Kline was there with a 1949 John Deere B, and as with many of the participants, the tractor was linked to fond memories.

“That’s what I grew up on. I have an A that was on the family farm. This one was not, but we had a B just like this,” Kline said.

“There’s a story behind every tractor — that’s part of the fun of it,” Bowers said.

Johnson drove a 1949 Massey Ferguson TO 20 he purchased four years ago that he is still in the process of restoring.

“It’s something I’ve just always wanted to do,” Johnson said. “I don’t farm or anything. It gets a little use, but it’s just a toy.”

Dwight Kruse, who, had the newest tractor in the drive, a 1973 International, takes antique tractors seriously.

“I belong to an International Harvester colletors’ club,” Kruse said. “They had the national winter convention in Topeka three years ago. I didn’t take any tractors, but I went.”
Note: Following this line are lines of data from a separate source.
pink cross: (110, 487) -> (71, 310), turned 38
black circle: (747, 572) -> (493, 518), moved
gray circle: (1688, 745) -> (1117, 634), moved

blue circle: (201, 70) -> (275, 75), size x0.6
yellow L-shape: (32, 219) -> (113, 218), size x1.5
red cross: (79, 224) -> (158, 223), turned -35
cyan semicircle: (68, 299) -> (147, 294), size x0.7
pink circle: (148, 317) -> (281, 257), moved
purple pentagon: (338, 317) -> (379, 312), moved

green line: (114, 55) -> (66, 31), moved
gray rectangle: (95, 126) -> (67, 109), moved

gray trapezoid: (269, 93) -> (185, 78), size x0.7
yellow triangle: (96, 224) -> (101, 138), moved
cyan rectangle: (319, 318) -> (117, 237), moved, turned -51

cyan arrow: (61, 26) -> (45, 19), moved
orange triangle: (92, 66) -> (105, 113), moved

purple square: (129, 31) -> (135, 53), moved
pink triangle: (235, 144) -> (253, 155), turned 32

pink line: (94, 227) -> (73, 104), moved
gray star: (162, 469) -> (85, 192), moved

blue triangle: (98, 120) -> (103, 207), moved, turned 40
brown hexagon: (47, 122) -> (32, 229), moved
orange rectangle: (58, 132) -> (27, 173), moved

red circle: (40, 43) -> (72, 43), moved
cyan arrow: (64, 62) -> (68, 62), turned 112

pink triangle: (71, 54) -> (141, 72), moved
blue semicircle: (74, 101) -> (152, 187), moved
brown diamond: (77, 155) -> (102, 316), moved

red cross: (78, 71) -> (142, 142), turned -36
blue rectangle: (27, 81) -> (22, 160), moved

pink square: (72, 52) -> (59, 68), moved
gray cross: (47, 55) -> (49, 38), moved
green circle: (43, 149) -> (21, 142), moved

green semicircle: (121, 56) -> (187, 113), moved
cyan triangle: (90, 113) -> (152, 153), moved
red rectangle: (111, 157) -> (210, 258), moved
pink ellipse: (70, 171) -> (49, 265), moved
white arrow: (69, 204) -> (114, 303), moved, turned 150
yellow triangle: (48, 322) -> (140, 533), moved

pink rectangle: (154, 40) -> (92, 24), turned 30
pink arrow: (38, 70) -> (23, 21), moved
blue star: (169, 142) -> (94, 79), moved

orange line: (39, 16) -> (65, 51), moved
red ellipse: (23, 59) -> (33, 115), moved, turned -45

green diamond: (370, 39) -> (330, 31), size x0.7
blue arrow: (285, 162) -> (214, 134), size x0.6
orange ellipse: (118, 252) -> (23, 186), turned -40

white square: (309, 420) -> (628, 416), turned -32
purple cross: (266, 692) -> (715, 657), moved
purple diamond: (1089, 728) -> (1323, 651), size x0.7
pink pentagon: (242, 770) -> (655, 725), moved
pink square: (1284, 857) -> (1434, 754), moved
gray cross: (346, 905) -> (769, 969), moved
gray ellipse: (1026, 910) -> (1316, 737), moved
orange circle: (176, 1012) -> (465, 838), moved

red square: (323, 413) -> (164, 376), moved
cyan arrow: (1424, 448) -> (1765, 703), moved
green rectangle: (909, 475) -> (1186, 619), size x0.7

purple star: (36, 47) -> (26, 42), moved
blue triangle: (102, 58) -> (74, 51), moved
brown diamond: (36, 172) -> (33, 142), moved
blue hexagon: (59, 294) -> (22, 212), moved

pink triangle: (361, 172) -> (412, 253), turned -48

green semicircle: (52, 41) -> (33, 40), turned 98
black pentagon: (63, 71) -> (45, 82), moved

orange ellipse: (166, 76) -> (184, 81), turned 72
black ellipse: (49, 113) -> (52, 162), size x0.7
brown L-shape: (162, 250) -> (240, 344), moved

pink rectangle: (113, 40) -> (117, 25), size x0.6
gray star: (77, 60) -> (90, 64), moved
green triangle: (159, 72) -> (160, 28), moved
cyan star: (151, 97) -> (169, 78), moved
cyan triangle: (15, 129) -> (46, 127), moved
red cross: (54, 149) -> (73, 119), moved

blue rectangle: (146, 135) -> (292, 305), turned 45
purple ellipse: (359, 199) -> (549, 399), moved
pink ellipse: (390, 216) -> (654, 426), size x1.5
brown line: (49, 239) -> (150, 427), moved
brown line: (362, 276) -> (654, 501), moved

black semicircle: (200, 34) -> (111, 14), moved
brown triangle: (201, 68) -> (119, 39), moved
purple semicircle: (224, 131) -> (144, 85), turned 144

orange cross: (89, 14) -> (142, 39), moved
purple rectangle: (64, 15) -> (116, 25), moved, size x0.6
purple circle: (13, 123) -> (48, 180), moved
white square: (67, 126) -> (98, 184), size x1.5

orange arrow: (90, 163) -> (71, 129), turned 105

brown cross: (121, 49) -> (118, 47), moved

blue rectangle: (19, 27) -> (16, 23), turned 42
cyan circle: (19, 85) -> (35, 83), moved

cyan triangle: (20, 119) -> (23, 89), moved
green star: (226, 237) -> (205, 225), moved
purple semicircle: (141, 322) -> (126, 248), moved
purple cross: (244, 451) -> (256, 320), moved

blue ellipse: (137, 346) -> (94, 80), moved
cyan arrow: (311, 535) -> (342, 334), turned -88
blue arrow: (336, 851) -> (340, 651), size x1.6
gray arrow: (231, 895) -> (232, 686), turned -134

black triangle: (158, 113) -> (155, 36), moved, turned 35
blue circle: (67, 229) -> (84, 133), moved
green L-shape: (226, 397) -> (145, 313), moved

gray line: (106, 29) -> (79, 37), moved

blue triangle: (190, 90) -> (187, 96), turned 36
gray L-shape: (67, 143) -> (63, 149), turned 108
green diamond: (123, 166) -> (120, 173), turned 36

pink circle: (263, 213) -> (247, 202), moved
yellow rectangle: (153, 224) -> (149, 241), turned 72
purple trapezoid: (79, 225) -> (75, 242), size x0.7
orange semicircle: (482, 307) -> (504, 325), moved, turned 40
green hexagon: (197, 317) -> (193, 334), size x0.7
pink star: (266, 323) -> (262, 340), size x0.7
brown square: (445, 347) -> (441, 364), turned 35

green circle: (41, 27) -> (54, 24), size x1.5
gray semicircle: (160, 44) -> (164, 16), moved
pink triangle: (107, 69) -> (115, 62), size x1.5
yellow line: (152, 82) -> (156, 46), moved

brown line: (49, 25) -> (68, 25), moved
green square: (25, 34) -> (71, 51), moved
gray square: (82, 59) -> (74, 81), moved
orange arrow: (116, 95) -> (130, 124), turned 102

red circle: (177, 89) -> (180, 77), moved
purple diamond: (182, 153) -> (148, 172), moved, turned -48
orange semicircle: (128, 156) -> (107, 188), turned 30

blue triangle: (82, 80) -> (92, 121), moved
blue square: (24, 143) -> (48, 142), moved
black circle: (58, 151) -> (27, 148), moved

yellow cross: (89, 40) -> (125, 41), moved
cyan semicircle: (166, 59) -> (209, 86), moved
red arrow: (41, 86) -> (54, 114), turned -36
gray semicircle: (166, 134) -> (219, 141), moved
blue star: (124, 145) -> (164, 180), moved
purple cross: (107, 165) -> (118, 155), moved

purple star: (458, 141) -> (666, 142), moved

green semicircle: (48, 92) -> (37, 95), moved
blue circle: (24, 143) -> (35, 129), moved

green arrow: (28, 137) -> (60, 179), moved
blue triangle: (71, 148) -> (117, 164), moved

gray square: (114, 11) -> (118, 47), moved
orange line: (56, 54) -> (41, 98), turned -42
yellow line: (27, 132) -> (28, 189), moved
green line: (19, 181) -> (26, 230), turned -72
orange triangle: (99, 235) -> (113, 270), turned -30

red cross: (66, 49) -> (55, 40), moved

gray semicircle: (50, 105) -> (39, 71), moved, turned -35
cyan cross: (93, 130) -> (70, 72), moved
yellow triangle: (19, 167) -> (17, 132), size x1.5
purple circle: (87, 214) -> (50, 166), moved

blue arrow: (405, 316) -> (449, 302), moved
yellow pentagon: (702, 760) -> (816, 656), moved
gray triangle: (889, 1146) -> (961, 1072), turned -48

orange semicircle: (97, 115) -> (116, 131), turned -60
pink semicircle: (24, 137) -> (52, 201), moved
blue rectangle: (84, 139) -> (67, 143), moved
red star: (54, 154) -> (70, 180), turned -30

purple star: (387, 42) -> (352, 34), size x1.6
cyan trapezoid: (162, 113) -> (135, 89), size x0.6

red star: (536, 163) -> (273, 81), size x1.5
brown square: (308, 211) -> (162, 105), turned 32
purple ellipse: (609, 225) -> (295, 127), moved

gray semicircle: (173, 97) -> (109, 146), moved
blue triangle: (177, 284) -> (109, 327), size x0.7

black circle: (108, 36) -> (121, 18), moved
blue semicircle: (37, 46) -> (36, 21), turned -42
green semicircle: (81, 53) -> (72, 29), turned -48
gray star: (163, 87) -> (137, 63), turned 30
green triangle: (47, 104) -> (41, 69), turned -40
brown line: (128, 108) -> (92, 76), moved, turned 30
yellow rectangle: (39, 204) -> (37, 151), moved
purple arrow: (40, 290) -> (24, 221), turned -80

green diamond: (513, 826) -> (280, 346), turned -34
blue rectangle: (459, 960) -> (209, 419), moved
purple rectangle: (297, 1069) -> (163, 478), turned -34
Participating in the drive was a last-minute decision for Daryl and Pat Enos. Both have old tractors, but neither of them were running. Daryl borrowed a 1940s-vintage Ford 8N tractor from his father, Eugene Enos, that he drove in the event.

Senior stops

Bowers worked two stops into the route, pausing briefly in front of Marion Assisted Living, and then an extended stop at St. Luke Living Center, where the drivers got off the tractors and interacted with residents.

“It was kind of neat. There were about three of them that I grew up on,” Living Center resident Don Buethe said.

Seeing the antique tractors brought back many memories for Buethe, including the first rubber-tired tractor his family owned, a 1939 International H.

“I remember getting on that and driving down the road at 20 miles an hour. Before that tractors only went 5 mph. What a thrill for a 14-year-old boy to get on a tractor like that,” Buethe laughed.

Resident Ivanlee Timm recalled the days of steel-wheeled tractors as well.

“I used to have an old John Deer GP. It was still on steel wheels, before the war,” Timm said.